28278699445_8be5470404_kA los seres humanos nos cuesta aceptar y digerir que nuestra racionalidad pesa solo alrededor del 10% sobre nuestra conducta habitual y que el otro 90% tiene que ver más con lo emocional, subjetivo e intuitivo.

No digamos ya en el ámbito laboral. Juramos y perjuramos que el comportamiento en la empresa es fruto de la racionalidad más objetiva, analítica y reflexiva.

Sin embargo no es así.

Puede que la estrategia empresarial sea reflexionada y analizada (y así debe ser), pero el ajetreado comportamiento diario está condicionado por automatismos, sesgos, emociones y prejuicios, tanto individuales como sociales.

En un ámbito tan “serio y racional” como es el económico (que es la razón de ser de una empresa), cada vez tenemos más demostraciones empíricas, desde la economía conductual, de todos estos sesgos irracionales en nuestra conducta.

La economía conductual se ocupa de las mismas cuestiones que la economía estándar (por qué compramos, cómo decidimos, cómo afectan las decisiones a los precios del mercado, etc.).

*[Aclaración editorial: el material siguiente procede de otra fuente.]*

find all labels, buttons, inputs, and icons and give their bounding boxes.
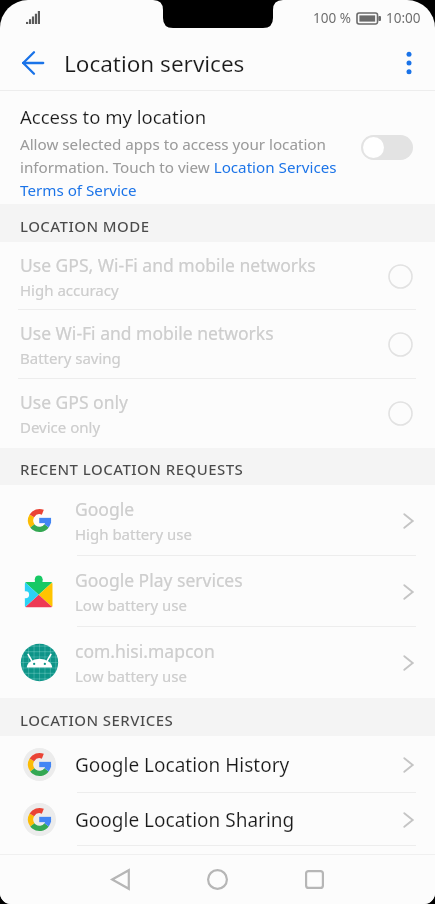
button[interactable]: com.hisi.mapcon — [0, 627, 435, 698]
staticText: Device only — [20, 417, 101, 437]
staticText: RECENT LOCATION REQUESTS — [20, 459, 244, 479]
staticText: Battery saving — [20, 348, 121, 368]
staticText: Google Location Sharing — [75, 807, 295, 833]
staticText: Use Wi-Fi and mobile networks — [20, 321, 274, 345]
button[interactable]: Access to my location toggle — [361, 135, 413, 160]
button[interactable]: Recents — [290, 855, 338, 903]
button[interactable]: Use GPS, Wi-Fi and mobile networks — [0, 242, 435, 310]
staticText: Google — [75, 497, 135, 521]
staticText: Location services — [64, 48, 245, 79]
staticText: Access to my location — [20, 104, 207, 129]
staticText: LOCATION SERVICES — [20, 710, 174, 730]
staticText: High accuracy — [20, 280, 119, 300]
button[interactable]: Google Play services — [0, 556, 435, 627]
button[interactable]: Use Wi-Fi and mobile networks — [0, 310, 435, 379]
button[interactable]: Use GPS only — [0, 379, 435, 448]
button[interactable]: Back — [10, 40, 56, 86]
button[interactable]: More options — [387, 41, 431, 85]
staticText: Use GPS, Wi-Fi and mobile networks — [20, 253, 316, 277]
button[interactable]: Access to my location — [0, 91, 435, 204]
staticText: LOCATION MODE — [20, 216, 150, 236]
staticText: com.hisi.mapcon — [75, 639, 215, 663]
staticText: Use GPS only — [20, 390, 128, 414]
staticText: Low battery use — [75, 666, 187, 686]
staticText: High battery use — [75, 524, 192, 544]
button[interactable]: Google Location History — [0, 736, 435, 793]
button[interactable]: Google Location Sharing — [0, 793, 435, 846]
staticText: Google Location History — [75, 752, 290, 778]
staticText: 10:00 — [386, 9, 421, 27]
staticText: Allow selected apps to access your locat… — [20, 134, 352, 201]
button[interactable]: Back — [96, 855, 144, 903]
staticText: Low battery use — [75, 595, 187, 615]
button[interactable]: Google — [0, 485, 435, 556]
staticText: Google Play services — [75, 568, 243, 592]
button[interactable]: Home — [193, 855, 241, 903]
staticText: 100 % — [313, 9, 351, 27]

Pero en vez de asumir que las personas somos racionales para inferir implicaciones y realizar modelos, la economía conductual no da por hecho que las personas nos comportamos de una determinada forma.

Sino que parte de un enfoque experimental en el que la premisa principal es analizar el comportamiento de las personas ante diferentes situaciones, en distintos entornos y bajo diferentes influencias, y solo después, a la vista de los resultados obtenidos, inferir las implicaciones.

Los resultados de estudios empíricos realizados por conspicuos economistas conductuales como Daniel Kahneman (premio Nobel de Economía 2002), Richard Thaler, o Dan Ariely, demuestran que las personas somos principalmente irracionales y estamos condicionadas por prejuicios cognitivos inconscientes e influencias externas.

Las implicaciones de estos hallazgos abren una brecha entre el modelo ideal de comportamiento racional de la economía estándar, y el comportamiento real que mostramos las personas a diario.

Además, la neurociencia ha reforzado y respaldado estos resultados desde que Antonio Damasio publicó su famoso libro “El error de Descartes”.

En vista de todo ello sería una negligencia por nuestra parte que, como directivos, empresarios o docentes, tratáramos de entender y dirigir el comportamiento de nuestros equipos, empleados, colaboradores o alumnos, desde una perspectiva únicamente racional.

Debemos añadir, y en mayor medida, la comprensión y gestión desde la perspectiva de los sentimientos.

Y que no debemos confundir con “sensiblería”, “ñoñería” o “blandenguería”, ni con otro adjetivo peyorativo que solo haría persistir nuestra ignorancia al respecto.

Solo así podremos llegar a comprender e influir de manera poderosa y sostenible (siempre de forma ética) las conductas de compromiso, colaboración, iniciativa, proactividad, creatividad, etc., que tanto necesitamos en la nueva era empresarial.

Solo así podemos comprender que un liderazgo enfocado al servicio del equipo, que da apoyo, reconocimiento, feedback asertivo, exigencia y generosidad a partes iguales, mostrando ejemplo y coherencia es el camino más sostenible a los objetivos empresariales.

Solo así podemos entender que “no solo de pan vive el hombre”, y que además del salario económico necesitamos un salario emocional (clima positivo), uno intelectual (reto, crecimiento) y otro espiritual (de sentido o propósito superior).

Solo así podemos llegar a discernir que detrás de un comportamiento dado no solo debemos buscar razones sino también emociones y sentimientos (y sus posibles causas).

Y, finalmente, solo así podemos llegar a ofrecer empresas con entornos de trabajo saludables donde las personas quieren ir a trabajar porque sienten que aportan, disfrutan, crecen y reciben de forma equilibrada y justa.

¿Y tú, solo intentas razonar con tu equipo?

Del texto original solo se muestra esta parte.